Село Спасы раскинулось по обе стороны речки Рати. На одном берегу крестьянские избы, вытянутые в два порядка, бок о бок с кочковатым лугом и олешником; на другом, сухом и холмистом, барская усадьба с каменными флигелями, с большим садом, с каменною церковью через выгон и с старым тёмным лесом за церковью. Барская усадьба издали — чистый городок. В безлесной и ровной местности Шишовского уезда и этот крутой зелёный пригорок с глинистым обрывом и лесом наверху кажется чуть ли не Швейцариею.

— Деда, вон те-то хоромы, где барыня живёт? — спрашивал Матюшка, залюбовавшийся ярким видом железных крашеных крыш и штукатуренных стен усадьбы.

— Те-то самые, робя! Таперича сама приехала; сказывают, ишь, жить будет.

— Там-то и яблочки, деда?

— Там же, там, родимый, там и яблочки; вот время, даст Бог, придёт, и яблочка с тобой отведаем. Яблоко тут ядрёное, чистое, супротив всех.

— Барыня, небось, только и ест, что яблоки? — продолжал допрашивать искренно заинтересованный Матюшка, слегка вздохнув.

— Разорил, право, — тихо смеялся старик, поворачивая в улицу села. — Кому что, а ребёнок за своё!

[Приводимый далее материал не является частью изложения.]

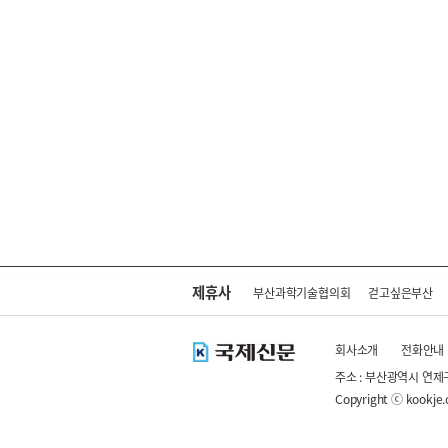
제휴사
부산과학기술협의회
걷고싶은부산
회사소개
전화안내
주소 : 부산광역시 연제
Copyright ⓒ kookje.co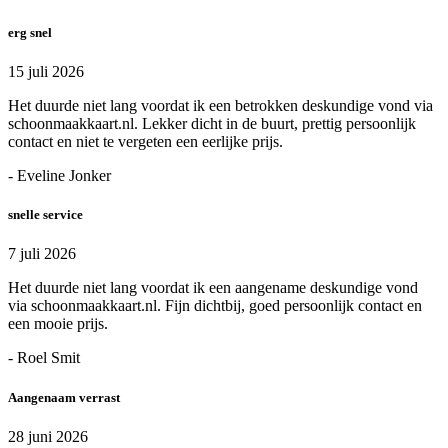
erg snel
15 juli 2026
Het duurde niet lang voordat ik een betrokken deskundige vond via
schoonmaakkaart.nl. Lekker dicht in de buurt, prettig persoonlijk
contact en niet te vergeten een eerlijke prijs.
- Eveline Jonker
snelle service
7 juli 2026
Het duurde niet lang voordat ik een aangename deskundige vond
via schoonmaakkaart.nl. Fijn dichtbij, goed persoonlijk contact en
een mooie prijs.
- Roel Smit
Aangenaam verrast
28 juni 2026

— Аль на пироги молол, Иван Иваныч? — спросила проходившая баба.

— На пироги.

— Завозно у прилепских?

— Там, мать, и не дотолчёшься, ярманка-ярманкой.

Подъехали ко двору.

— Тпру-у-у! — преважно заорал Матюшка, натягивая гриву кобылы.

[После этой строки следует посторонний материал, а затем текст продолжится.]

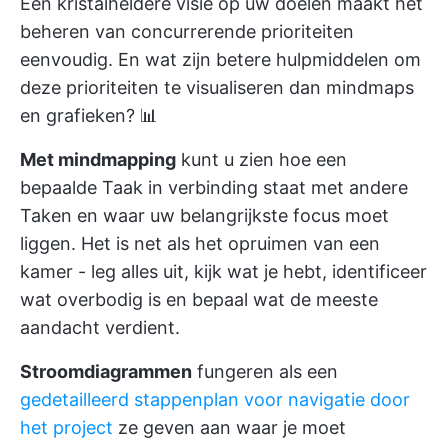
Een kristalheldere visie op uw doelen maakt het
beheren van concurrerende prioriteiten
eenvoudig. En wat zijn betere hulpmiddelen om
deze prioriteiten te visualiseren dan mindmaps
en grafieken? 📊
Met mindmapping
kunt u zien hoe een
bepaalde Taak in verbinding staat met andere
Taken en waar uw belangrijkste focus moet
liggen. Het is net als het opruimen van een
kamer - leg alles uit, kijk wat je hebt, identificeer
wat overbodig is en bepaal wat de meeste
aandacht verdient.
Stroomdiagrammen
fungeren als een
gedetailleerd stappenplan voor navigatie door
het project
ze geven aan waar je moet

Это было совсем лишнее, потому что рыжая сама завернула воз оглоблями к воротам и радостно зафыркала. Со двора отвечали ей таким же весёлым ржанием лошадиные голоса.

Под плетнёвым половнём против избы два здоровые мужика, сыновья Ивана, дружно стучали топорами, прилаживая грядки к тележному ящику. Мужики глядели на подъехавший воз, не прекращая работы.

— Ишь, пострел, куда примостился! Что скворец на жерди, — смеялся Василий, дядя Матюшки. — Упадёшь, ротастый!

Дед снял ребёнка с лошади.

— Завозно, небось? — спросил Василий старика.

— Как теперь не завозно! Народушку слободно стало, всякий молотит. Какие возы с той недели ждут. Дожидаться черги — до Егорья прождёшь! Спасибо, упросил без черги мешочки помолоть. То-то и обернулся рано. Бабы дома?

— Картошку бросают.

— Варили что?

— Капусту с квасом нонче хлебали.

— Похлебать и мне… В брюхе с утра-то отощало, — говорит старик, ведя лошадь во двор и принимаясь развязывать супонь. — Эй, Матюшка, хозяин молодой, отнеси дугу! Куда же ты?

Но молодой хозяин уже уплетал в избу к печке, себе за разживою.